ちなみにGmailは個人で利用する限り、比較的信頼性の高いクラウドメールサービスですが、会社の業務用途に使用する場合には注意を要します。 我が国では電子取引情報は7年間添付ファイルを含めて保存し、税務調査の際には取引先検索や金額または日付範囲指定で検索出来ること、訂正削除の履歴の確保等が要件とされていますが、Gmailを始めとするクラウドメールサービスの多くは、この要件を満たしていないからです。 詳しくは公益社団法人日本文書情報マネジメント協会(JIIMA)が公開している「電子取引 取引情報保存ガイドライン」(2018年10月)を参考にしてください。
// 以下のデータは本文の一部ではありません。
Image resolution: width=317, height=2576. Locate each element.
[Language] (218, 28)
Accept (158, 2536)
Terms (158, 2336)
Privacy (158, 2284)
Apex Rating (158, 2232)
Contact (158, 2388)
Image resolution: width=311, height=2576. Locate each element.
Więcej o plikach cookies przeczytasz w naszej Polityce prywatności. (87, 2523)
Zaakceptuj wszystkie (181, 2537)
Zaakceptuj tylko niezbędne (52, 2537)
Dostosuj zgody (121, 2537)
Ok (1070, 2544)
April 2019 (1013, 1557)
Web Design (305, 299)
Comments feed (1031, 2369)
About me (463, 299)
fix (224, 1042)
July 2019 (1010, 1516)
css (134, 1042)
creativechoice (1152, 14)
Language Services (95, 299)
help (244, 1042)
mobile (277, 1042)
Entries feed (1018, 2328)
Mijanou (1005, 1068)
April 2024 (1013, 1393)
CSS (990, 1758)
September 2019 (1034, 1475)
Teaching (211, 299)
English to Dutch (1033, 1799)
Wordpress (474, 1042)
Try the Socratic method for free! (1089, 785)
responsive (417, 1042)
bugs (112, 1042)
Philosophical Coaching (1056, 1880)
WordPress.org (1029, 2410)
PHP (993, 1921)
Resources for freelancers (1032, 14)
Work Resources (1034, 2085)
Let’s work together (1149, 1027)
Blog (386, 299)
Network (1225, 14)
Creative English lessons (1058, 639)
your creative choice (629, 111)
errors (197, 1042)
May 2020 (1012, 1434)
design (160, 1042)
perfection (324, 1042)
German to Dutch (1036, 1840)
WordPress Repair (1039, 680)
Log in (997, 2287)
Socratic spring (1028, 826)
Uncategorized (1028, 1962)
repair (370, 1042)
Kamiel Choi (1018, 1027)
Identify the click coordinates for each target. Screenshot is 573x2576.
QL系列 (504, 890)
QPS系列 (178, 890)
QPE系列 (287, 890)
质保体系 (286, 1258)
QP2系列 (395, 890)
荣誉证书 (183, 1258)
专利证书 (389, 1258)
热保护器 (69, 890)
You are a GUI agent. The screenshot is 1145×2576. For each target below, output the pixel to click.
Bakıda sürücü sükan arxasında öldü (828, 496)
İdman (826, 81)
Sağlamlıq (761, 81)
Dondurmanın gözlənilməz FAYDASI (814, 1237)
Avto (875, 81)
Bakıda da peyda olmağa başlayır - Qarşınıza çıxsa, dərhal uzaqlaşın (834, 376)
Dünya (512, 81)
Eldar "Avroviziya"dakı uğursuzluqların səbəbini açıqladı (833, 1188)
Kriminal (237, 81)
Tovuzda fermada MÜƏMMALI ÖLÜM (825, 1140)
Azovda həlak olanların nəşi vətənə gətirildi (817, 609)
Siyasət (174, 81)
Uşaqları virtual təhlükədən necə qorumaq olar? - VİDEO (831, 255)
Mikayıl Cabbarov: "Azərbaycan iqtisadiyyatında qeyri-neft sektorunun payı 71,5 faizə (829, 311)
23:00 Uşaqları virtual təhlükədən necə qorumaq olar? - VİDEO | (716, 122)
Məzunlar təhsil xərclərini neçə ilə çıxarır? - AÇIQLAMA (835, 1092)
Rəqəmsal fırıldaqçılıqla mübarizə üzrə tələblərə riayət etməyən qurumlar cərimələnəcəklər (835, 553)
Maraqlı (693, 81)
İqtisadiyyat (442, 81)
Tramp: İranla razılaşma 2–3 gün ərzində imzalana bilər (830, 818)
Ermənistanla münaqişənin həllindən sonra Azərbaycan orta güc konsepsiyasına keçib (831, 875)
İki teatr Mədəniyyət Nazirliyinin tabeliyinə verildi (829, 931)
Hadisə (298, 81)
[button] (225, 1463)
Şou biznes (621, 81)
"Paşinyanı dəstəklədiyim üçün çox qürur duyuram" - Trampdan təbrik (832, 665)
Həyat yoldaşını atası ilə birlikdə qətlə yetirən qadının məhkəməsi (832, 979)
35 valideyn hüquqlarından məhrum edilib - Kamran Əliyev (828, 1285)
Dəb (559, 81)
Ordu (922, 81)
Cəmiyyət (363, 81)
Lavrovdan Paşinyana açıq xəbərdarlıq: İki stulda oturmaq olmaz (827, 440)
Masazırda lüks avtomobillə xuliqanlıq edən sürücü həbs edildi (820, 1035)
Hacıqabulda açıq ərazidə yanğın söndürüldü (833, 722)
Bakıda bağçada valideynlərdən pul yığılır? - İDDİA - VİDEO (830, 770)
6.クラウドサービスが突然利用できなくなる障害は、数多く発生

データ喪失までには至らないが、クラウドサービスが突然利用不能となる障害事例は数多く発生しています。 その多くがシステム更新や定期点検がトリガー(引き金)となって起こった障害です。
ネットワーク環境に接続するITシステムは、サイバーセキュリティ対策のため不断にシステムの更新が必要となりますが、皮肉にも些細な部分変更が思わぬ障害を引き起こし、結果的に長時間に渡ってアクセス出来ない状態を生ずる事例が目立っています。

7.オンプレミス(自社運用)でも事故は起こっている

「クラウド」の反対語は、「オンプレミス(自社運用)」です。当然ながら、システム事故は、その種類を問わず、同じように発生しています。 むしろクラウドサービスの事故は社会的な影響が大きいケースが多いため情報公開されるケースが多いようですが、組織内のオンプレミスの事故については、顧客対応システムの障害を除けば、内部で処理され非公開となることが普通です。
しかしIPA(独立行政法人「情報処理推進機構」)は毎年6か月ごとに、情報システムの障害状況一覧表をインターネットで公開しています。 2018年前半(1月~6月)報告では民間組織で35件が報告されています。 内訳は金融証券関係のシステム障害が14件、個人受験情報漏えいが1件、病院の電子カルテシステム障害が3件、仮想通貨の取引システム障害が2件となっています。 また地方公共団体のシステム障害は別枠で22件が報告されています。
*「情報システムの障害状況―2018年前半データ」IPA社会基盤センター

8.プロ中のプロでも事故を起こす

2018年前半報告にはIPA自身が引き起こした事故も報告されています。
IPAが主催する「ITパスポート」資格検定試験の団体受験において受験番号、氏名、受験料支払情報、成績、合格証書番号などを含む個人情報が、累計137件情報漏洩した事故です。 原因は2団体が同じ日時に受験申込情報をCSVファイルでダウンロードしたため、異団体を排他制御するプログラムに不備があり、2団体双方の受験情報が合体してCSV出力され、情報漏洩したためでした。 IPAは我が国の情報システムの安全性を向上するために設けられた行政機関に準ずる組織ですが、プロ中のプロであっても情報システム事故は避けられないことを証明しています。

9.データのバックアップは費用ではなく投資

経営者は、「情報システムにはなるべく手を抜きたい、費用をかけたくない」のが本音でしょうが、「クラウドでもオンプレミスでも情報システム事故は必ず起こること、その際にはデータ喪失を伴う場合も充分ありうること」、これを肝に銘じて、実践的に効果のあるデータバックアップ体制を構築しておく必要があります。 データのバックアップは、費用ではなく、「会社の信頼を得るために必要な投資である」と考えてください。